■ Task description: Looking through the data below, work out how many lines have the word "Ungekriminalforsorgen". Reply with that number only.

■ Records to process:
========

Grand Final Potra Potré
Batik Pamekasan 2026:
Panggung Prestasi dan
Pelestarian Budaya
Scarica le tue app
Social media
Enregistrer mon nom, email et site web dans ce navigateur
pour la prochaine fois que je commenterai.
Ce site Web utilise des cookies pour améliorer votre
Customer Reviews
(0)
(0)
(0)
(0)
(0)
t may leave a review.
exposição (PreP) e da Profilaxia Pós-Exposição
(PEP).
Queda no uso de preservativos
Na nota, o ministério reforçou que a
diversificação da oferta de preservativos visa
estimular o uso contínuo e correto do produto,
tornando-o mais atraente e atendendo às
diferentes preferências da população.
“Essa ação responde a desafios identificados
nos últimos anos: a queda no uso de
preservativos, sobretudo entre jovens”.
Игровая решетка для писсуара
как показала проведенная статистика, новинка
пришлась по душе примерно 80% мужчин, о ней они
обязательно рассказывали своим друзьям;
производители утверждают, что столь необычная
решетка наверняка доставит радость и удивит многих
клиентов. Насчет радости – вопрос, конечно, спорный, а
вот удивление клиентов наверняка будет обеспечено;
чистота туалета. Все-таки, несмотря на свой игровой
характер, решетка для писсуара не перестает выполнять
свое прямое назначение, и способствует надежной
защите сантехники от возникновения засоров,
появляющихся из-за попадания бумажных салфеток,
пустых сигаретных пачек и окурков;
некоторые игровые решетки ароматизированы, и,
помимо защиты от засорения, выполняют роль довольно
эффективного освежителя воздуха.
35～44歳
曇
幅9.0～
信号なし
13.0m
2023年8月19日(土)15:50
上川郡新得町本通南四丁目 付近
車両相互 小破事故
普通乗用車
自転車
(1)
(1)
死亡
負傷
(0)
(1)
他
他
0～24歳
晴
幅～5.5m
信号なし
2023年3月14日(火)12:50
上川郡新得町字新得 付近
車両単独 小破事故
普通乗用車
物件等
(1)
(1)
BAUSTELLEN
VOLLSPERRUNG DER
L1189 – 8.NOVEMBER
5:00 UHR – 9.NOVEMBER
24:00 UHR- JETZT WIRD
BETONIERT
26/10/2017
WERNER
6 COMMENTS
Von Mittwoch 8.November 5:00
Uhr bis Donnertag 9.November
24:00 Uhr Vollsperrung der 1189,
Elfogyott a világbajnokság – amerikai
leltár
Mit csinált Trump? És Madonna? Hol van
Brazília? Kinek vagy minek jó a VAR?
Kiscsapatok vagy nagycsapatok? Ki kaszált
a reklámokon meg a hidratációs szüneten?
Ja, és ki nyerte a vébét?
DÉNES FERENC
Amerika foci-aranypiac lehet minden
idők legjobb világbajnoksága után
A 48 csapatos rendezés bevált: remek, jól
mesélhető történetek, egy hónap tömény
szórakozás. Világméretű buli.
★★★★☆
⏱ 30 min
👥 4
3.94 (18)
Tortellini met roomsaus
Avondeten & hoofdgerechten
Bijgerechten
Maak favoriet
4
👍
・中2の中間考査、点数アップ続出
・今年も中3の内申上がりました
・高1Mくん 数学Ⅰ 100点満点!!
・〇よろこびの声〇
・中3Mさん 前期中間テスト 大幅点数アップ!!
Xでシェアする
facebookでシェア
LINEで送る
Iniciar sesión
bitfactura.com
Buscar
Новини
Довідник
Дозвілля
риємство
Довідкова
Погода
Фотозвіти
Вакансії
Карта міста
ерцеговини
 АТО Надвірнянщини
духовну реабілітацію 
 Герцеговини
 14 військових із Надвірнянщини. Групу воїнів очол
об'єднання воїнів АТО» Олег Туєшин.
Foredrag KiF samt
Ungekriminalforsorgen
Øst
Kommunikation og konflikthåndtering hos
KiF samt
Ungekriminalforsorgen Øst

========

■ Finished exercise: 2